The new Elsevier hit the shelves today with the Study and Work 2018 survey carried out with research agency SEO. The survey shows how both recent graduates and graduates who received their degrees ten years ago are performing in the labour market.
The research is no longer based on surveys. For the past two years, SEO’s researchers use objective anonymised data on study programme, work and income based on the citizen service number, originating from Statistics Netherlands.
The microdata of no less than 1,140,223 university and university of applied sciences graduates was analysed for the graduation years spanning 2004-2005 through 2016-2017. The calculation of the salary is carried out using figures provided by the Tax and Customs Administration.
The most important findings: university of applied sciences graduates take 5.7 months on average to find a substantial job with a decent salary (above the minimum) for at least three days a week. University graduates take one month less for the same.
Significant disparities between study programmes persist: doctors and dentists find a job within six weeks while linguists and historians take almost a year. University of applied sciences graduates in healthcare and engineering are able to find an employer almost as quickly as just before the crisis ten years ago.
A rise in the average gross salary is taking place at an ‘excruciatingly’ sluggish pace. But for both university of applied sciences graduates and university graduates, there is a long way to go before pre-2008 levels, corrected for inflation, are reached. Before the economic crisis, entry-level workers with a university of applied sciences background earned 2,446 euro gross compared to 2,186 euros now. For university graduates, the figures are respectively 2,878 euro and 2,641 euro per month.
Elsevier concludes that the scarcity of highly educated workers is apparently not so severe as to prompt employers to pay higher salaries. “Despite all the complaints of shortages of personnel in the education, healthcare or technology sectors, this hasn’t resulted in a more gratifying payslip for university or university of applied sciences graduates”.
Looking at university graduates in salaried employment who graduated ten years ago, those with a master degree in finance or econometrics have the highest salary: around 6,000 euro gross per month.
University graduates in media studies or linguistics are less fortunate. After ten years, they still earn less than three thousand euros.

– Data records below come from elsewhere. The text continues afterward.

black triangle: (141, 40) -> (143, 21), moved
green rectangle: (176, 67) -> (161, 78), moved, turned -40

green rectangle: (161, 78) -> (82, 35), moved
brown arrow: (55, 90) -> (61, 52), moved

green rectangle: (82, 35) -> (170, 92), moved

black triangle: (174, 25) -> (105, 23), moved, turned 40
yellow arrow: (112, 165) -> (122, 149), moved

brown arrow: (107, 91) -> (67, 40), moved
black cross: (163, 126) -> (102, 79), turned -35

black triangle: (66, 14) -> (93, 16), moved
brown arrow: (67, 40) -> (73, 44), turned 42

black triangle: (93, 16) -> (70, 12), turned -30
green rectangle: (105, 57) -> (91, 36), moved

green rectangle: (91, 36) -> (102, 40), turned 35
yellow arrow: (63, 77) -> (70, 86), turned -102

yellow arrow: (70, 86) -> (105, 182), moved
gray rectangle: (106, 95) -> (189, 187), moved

The top earners among university of applied sciences graduates are those who graduated from the navigation and marine engineering programme or the operational technology programme, with a wage of 4,500 euro gross per month. Dancers or skin therapists have to make ends meet with 2,100 euro monthly after ten years.

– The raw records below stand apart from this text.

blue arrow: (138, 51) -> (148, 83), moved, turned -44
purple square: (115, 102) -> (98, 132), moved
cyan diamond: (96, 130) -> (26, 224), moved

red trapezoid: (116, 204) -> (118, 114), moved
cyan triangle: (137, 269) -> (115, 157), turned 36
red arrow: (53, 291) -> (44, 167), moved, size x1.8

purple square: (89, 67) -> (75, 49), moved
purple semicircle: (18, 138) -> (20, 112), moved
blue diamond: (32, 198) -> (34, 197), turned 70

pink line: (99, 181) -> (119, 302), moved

Notably, Elsevier referred specifically to the labour market position of primary school teachers: they find jobs quickly for average pay. After ten years, most of them also have a permanent appointment, “but the idea they are in high demand in the labour market is not reflected in their payslip”. Their monthly income of 2,363 euro stands in stark contrast to other teachers with a university of applied sciences background who earn three to four thousand euro ten years after graduating.
Differences per institution
Elsevier also provides insight into differences per institution. For example, an economist who graduated from the University of Amsterdam ten years ago earns considerably more than an economist from Utrecht University: an average difference of no less than 819 euro per month. For healthcare graduates, the situation is reversed. Utrecht University graduates earn 753 euro more than graduates with an UvA degree.
In university of applied sciences study programmes in physics, environmental science and chemistry, graduates from the Rotterdam University of Applied Sciences are the highest earners (3,405 euro), while those from the NHL University of Applied Sciences earn the least: 2,968 euro.
Elsevier identifies three reasons for these differences. First, there is the effect of regional labour markets. A university of applied sciences graduate who studies and then works in Friesland earns less than someone in the Randstad. Second, there is the quality and motivation of students: what is their priority? The salary or the nature of their work? And finally, the quality of the study programmes accounts for the differences: some study programmes prepare students better for a well-paid job than others.